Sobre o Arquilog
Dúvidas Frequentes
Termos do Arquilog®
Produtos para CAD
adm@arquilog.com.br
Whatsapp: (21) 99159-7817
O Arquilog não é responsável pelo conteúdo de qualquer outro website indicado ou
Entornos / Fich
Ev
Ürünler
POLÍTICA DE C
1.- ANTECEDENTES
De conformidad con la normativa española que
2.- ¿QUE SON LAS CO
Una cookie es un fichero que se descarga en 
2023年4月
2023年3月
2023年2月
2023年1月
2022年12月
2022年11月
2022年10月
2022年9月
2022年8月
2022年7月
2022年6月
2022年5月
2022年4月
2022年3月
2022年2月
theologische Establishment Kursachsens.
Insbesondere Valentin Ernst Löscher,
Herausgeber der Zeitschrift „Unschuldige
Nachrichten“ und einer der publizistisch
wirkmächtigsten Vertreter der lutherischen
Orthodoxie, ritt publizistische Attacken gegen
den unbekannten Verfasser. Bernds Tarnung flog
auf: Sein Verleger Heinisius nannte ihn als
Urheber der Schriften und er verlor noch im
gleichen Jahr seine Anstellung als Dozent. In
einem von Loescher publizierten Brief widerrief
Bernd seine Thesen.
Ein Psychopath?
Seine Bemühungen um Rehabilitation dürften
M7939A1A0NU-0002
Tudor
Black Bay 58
* * *
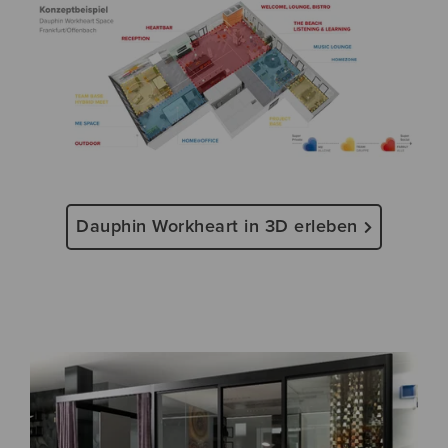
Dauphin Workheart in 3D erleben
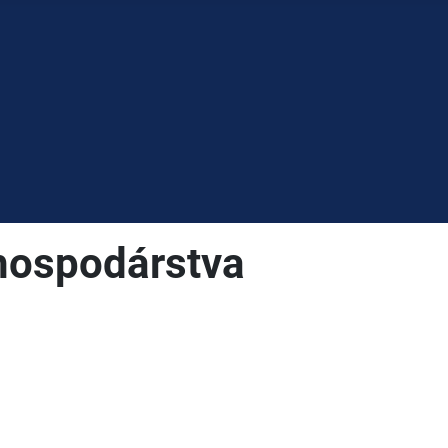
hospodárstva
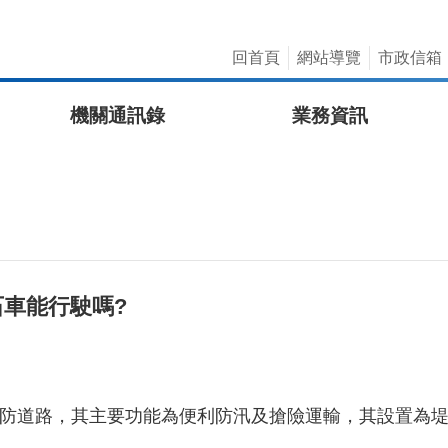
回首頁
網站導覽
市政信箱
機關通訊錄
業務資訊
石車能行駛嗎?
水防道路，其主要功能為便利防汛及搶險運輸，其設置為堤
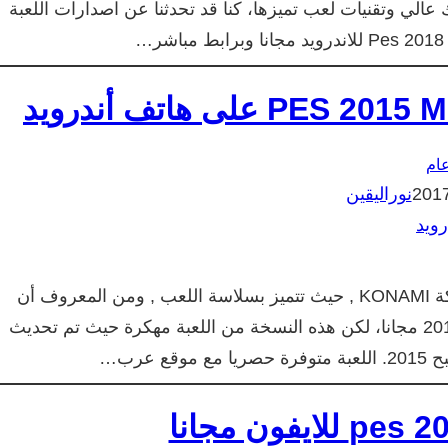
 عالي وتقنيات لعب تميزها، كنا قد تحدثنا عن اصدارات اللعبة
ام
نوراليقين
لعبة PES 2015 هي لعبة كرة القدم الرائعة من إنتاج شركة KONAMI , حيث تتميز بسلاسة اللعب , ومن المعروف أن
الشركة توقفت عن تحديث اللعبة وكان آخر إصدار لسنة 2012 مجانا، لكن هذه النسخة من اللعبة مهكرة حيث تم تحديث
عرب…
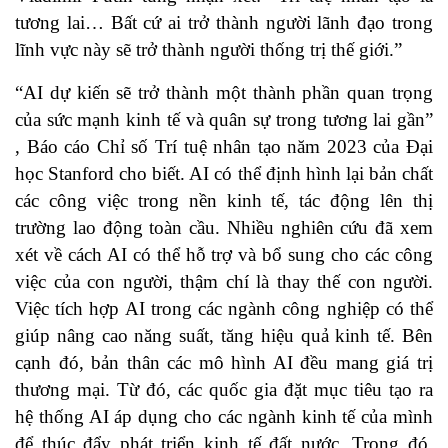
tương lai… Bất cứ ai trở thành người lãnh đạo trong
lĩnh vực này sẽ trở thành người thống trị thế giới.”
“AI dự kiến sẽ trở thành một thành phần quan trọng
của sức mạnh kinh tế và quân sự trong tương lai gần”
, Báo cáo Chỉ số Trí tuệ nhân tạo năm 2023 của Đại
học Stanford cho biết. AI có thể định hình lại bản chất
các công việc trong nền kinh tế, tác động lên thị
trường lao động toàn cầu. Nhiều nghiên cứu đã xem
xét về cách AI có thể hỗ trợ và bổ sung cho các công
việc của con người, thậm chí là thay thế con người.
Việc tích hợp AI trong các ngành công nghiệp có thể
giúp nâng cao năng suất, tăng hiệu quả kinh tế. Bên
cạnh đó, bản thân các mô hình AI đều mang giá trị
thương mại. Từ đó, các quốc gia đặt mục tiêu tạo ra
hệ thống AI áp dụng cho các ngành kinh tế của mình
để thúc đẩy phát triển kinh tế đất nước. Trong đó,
--
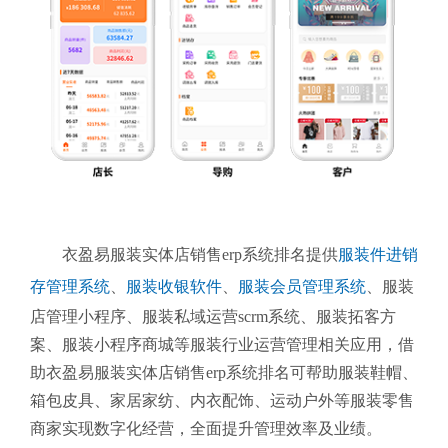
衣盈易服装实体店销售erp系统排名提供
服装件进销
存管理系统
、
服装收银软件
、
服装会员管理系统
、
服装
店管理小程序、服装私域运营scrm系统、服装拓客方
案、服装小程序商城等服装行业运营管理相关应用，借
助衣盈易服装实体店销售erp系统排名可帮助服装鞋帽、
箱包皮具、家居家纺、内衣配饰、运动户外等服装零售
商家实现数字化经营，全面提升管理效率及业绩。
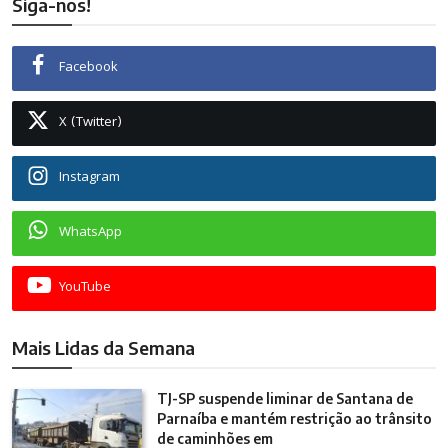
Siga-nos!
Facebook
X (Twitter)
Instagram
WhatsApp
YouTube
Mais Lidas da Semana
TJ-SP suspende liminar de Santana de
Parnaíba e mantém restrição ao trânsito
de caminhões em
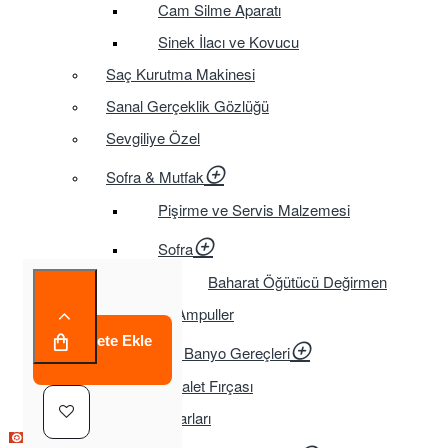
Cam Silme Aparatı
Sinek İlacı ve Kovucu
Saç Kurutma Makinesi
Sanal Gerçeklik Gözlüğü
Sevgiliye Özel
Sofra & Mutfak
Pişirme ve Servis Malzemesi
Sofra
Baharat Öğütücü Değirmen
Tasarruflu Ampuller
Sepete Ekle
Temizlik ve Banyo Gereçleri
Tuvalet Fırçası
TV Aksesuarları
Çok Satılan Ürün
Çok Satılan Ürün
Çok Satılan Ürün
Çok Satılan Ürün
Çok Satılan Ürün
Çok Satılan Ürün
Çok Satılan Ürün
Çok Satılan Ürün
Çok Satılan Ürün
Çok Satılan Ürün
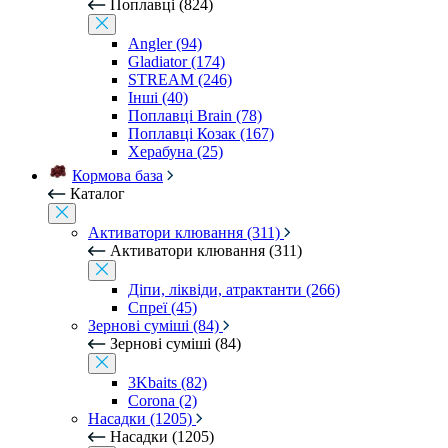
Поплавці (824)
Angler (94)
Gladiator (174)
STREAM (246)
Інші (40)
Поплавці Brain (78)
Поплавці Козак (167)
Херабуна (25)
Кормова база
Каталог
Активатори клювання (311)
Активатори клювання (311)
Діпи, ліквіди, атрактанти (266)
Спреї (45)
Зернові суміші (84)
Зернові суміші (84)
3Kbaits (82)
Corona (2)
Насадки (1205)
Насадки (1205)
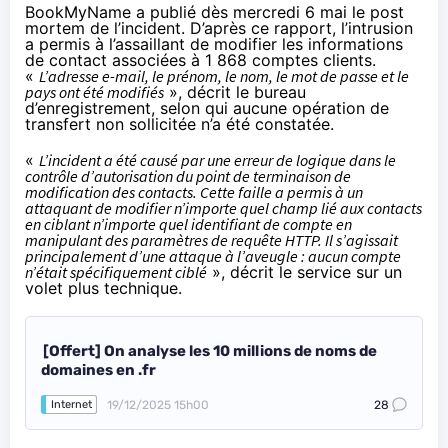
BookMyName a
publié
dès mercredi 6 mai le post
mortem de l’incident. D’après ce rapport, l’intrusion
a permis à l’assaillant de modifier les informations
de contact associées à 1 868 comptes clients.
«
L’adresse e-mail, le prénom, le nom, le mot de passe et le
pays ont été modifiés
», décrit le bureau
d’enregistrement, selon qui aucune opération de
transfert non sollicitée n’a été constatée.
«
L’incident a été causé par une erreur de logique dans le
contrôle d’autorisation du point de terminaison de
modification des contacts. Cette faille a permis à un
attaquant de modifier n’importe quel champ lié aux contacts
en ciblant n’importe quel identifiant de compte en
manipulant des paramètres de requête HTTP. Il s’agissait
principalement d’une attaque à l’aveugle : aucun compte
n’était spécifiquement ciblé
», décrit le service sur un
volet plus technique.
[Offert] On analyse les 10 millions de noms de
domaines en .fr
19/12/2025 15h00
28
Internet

(PROBLEM) Give the lines above again exactly, from the one containing "Mais Lidas da Semana" to the one containing "mortem de l’incident.", both included, but leave out the pictures.

(THE ANSWER)
Mais Lidas da Semana
TJ-SP suspende liminar de Santana de
Parnaíba e mantém restrição ao trânsito
de caminhões em
Cam Silme Aparatı
Sinek İlacı ve Kovucu
Saç Kurutma Makinesi
Sanal Gerçeklik Gözlüğü
Sevgiliye Özel
Sofra & Mutfak
Pişirme ve Servis Malzemesi
Sofra
Baharat Öğütücü Değirmen
Tasarruflu Ampuller
Sepete Ekle
Temizlik ve Banyo Gereçleri
Tuvalet Fırçası
TV Aksesuarları
Çok Satılan Ürün
Çok Satılan Ürün
Çok Satılan Ürün
Çok Satılan Ürün
Çok Satılan Ürün
Çok Satılan Ürün
Çok Satılan Ürün
Çok Satılan Ürün
Çok Satılan Ürün
Çok Satılan Ürün
Поплавці (824)
Angler (94)
Gladiator (174)
STREAM (246)
Інші (40)
Поплавці Brain (78)
Поплавці Козак (167)
Херабуна (25)
Кормова база
Каталог
Активатори клювання (311)
Активатори клювання (311)
Діпи, ліквіди, атрактанти (266)
Спреї (45)
Зернові суміші (84)
Зернові суміші (84)
3Kbaits (82)
Corona (2)
Насадки (1205)
Насадки (1205)
BookMyName a
publié
dès mercredi 6 mai le post
mortem de l’incident. D’après ce rapport, l’intrusion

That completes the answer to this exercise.